Dataset entries
--- START ---
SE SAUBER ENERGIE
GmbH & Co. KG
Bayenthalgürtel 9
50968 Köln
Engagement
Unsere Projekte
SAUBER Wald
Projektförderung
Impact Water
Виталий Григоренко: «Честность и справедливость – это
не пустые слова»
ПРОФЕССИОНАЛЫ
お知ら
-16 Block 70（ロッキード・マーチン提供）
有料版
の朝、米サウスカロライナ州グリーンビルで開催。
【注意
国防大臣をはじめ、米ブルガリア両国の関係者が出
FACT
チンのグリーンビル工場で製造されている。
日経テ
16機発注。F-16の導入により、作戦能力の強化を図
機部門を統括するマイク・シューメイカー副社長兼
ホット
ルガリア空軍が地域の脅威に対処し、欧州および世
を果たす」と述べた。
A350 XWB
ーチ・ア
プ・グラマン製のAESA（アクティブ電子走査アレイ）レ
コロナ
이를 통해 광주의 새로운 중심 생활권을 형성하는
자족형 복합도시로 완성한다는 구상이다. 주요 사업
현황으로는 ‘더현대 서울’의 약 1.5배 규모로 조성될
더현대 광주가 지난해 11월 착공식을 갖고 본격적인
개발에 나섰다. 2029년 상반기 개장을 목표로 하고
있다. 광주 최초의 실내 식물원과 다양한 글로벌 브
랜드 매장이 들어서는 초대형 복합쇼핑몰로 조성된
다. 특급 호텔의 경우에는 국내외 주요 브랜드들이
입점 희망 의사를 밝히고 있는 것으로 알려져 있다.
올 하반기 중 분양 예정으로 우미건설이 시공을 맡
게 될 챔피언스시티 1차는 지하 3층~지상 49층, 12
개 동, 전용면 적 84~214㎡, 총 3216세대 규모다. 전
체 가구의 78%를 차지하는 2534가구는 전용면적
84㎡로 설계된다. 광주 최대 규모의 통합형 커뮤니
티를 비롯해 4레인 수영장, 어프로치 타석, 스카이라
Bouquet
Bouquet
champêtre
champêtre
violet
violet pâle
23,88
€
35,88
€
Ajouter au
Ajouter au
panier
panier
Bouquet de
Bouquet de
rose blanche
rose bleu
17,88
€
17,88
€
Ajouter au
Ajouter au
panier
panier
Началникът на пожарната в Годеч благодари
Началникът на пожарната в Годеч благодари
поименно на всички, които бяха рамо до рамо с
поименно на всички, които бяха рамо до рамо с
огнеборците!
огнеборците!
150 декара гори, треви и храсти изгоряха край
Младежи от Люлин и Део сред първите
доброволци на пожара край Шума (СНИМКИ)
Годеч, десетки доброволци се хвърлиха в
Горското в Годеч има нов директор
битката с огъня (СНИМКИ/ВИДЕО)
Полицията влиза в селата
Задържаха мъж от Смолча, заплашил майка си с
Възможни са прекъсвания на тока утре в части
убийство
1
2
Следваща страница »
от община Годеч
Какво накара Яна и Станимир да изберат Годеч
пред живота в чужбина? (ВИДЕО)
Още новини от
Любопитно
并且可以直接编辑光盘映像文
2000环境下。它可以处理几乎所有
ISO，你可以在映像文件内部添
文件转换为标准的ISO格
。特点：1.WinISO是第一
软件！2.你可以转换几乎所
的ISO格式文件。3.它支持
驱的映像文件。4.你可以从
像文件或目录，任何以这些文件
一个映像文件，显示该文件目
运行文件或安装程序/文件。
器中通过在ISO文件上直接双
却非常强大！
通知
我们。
--- END ---
Write the entries again, exactly as they stand.

SE SAUBER ENERGIE
GmbH & Co. KG
Bayenthalgürtel 9
50968 Köln
Engagement
Unsere Projekte
SAUBER Wald
Projektförderung
Impact Water
Виталий Григоренко: «Честность и справедливость – это
не пустые слова»
ПРОФЕССИОНАЛЫ
お知ら
-16 Block 70（ロッキード・マーチン提供）
有料版
の朝、米サウスカロライナ州グリーンビルで開催。
【注意
国防大臣をはじめ、米ブルガリア両国の関係者が出
FACT
チンのグリーンビル工場で製造されている。
日経テ
16機発注。F-16の導入により、作戦能力の強化を図
機部門を統括するマイク・シューメイカー副社長兼
ホット
ルガリア空軍が地域の脅威に対処し、欧州および世
を果たす」と述べた。
A350 XWB
ーチ・ア
プ・グラマン製のAESA（アクティブ電子走査アレイ）レ
コロナ
이를 통해 광주의 새로운 중심 생활권을 형성하는
자족형 복합도시로 완성한다는 구상이다. 주요 사업
현황으로는 ‘더현대 서울’의 약 1.5배 규모로 조성될
더현대 광주가 지난해 11월 착공식을 갖고 본격적인
개발에 나섰다. 2029년 상반기 개장을 목표로 하고
있다. 광주 최초의 실내 식물원과 다양한 글로벌 브
랜드 매장이 들어서는 초대형 복합쇼핑몰로 조성된
다. 특급 호텔의 경우에는 국내외 주요 브랜드들이
입점 희망 의사를 밝히고 있는 것으로 알려져 있다.
올 하반기 중 분양 예정으로 우미건설이 시공을 맡
게 될 챔피언스시티 1차는 지하 3층~지상 49층, 12
개 동, 전용면 적 84~214㎡, 총 3216세대 규모다. 전
체 가구의 78%를 차지하는 2534가구는 전용면적
84㎡로 설계된다. 광주 최대 규모의 통합형 커뮤니
티를 비롯해 4레인 수영장, 어프로치 타석, 스카이라
Bouquet
Bouquet
champêtre
champêtre
violet
violet pâle
23,88
€
35,88
€
Ajouter au
Ajouter au
panier
panier
Bouquet de
Bouquet de
rose blanche
rose bleu
17,88
€
17,88
€
Ajouter au
Ajouter au
panier
panier
Началникът на пожарната в Годеч благодари
Началникът на пожарната в Годеч благодари
поименно на всички, които бяха рамо до рамо с
поименно на всички, които бяха рамо до рамо с
огнеборците!
огнеборците!
150 декара гори, треви и храсти изгоряха край
Младежи от Люлин и Део сред първите
доброволци на пожара край Шума (СНИМКИ)
Годеч, десетки доброволци се хвърлиха в
Горското в Годеч има нов директор
битката с огъня (СНИМКИ/ВИДЕО)
Полицията влиза в селата
Задържаха мъж от Смолча, заплашил майка си с
Възможни са прекъсвания на тока утре в части
убийство
1
2
Следваща страница »
от община Годеч
Какво накара Яна и Станимир да изберат Годеч
пред живота в чужбина? (ВИДЕО)
Още новини от
Любопитно
并且可以直接编辑光盘映像文
2000环境下。它可以处理几乎所有
ISO，你可以在映像文件内部添
文件转换为标准的ISO格
。特点：1.WinISO是第一
软件！2.你可以转换几乎所
的ISO格式文件。3.它支持
驱的映像文件。4.你可以从
像文件或目录，任何以这些文件
一个映像文件，显示该文件目
运行文件或安装程序/文件。
器中通过在ISO文件上直接双
却非常强大！
通知
我们。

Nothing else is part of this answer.